Task item: The reply should contain every entry below exactly as written, with no images.

(Stored data entries)
Start of Block

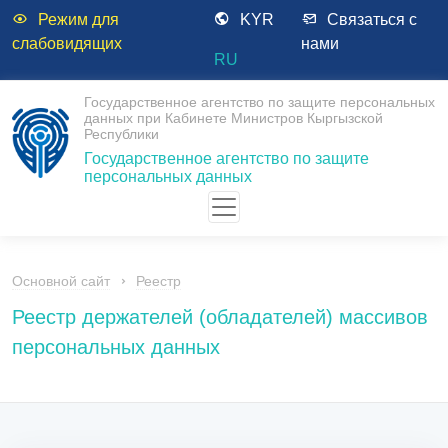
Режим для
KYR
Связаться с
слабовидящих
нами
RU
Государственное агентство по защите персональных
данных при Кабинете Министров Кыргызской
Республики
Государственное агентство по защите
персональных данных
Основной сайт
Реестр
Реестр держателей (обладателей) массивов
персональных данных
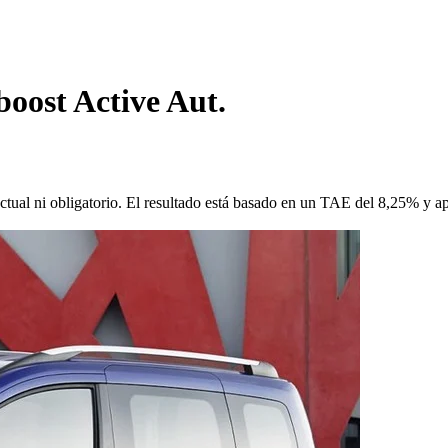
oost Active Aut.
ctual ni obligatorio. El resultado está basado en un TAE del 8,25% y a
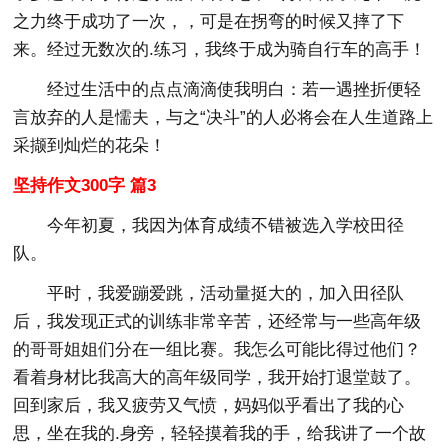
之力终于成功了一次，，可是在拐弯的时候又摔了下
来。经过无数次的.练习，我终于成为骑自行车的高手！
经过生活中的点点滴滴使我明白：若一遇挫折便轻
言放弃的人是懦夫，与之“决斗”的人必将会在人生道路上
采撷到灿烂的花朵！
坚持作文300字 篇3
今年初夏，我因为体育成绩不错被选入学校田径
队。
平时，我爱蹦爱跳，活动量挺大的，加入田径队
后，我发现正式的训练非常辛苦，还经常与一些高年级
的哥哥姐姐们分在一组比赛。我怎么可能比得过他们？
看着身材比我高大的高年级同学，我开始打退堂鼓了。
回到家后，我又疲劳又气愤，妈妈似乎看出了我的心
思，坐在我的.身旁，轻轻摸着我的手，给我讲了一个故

End of Block

Response:
Режим для
KYR
Связаться с
слабовидящих
нами
RU
Государственное агентство по защите персональных
данных при Кабинете Министров Кыргызской
Республики
Государственное агентство по защите
персональных данных
Основной сайт
Реестр
Реестр держателей (обладателей) массивов
персональных данных
oost Active Aut.
ctual ni obligatorio. El resultado está basado en un TAE del 8,25% y a
之力终于成功了一次，，可是在拐弯的时候又摔了下
来。经过无数次的.练习，我终于成为骑自行车的高手！
经过生活中的点点滴滴使我明白：若一遇挫折便轻
言放弃的人是懦夫，与之“决斗”的人必将会在人生道路上
采撷到灿烂的花朵！
坚持作文300字 篇3
今年初夏，我因为体育成绩不错被选入学校田径
队。
平时，我爱蹦爱跳，活动量挺大的，加入田径队
后，我发现正式的训练非常辛苦，还经常与一些高年级
的哥哥姐姐们分在一组比赛。我怎么可能比得过他们？
看着身材比我高大的高年级同学，我开始打退堂鼓了。
回到家后，我又疲劳又气愤，妈妈似乎看出了我的心
思，坐在我的.身旁，轻轻摸着我的手，给我讲了一个故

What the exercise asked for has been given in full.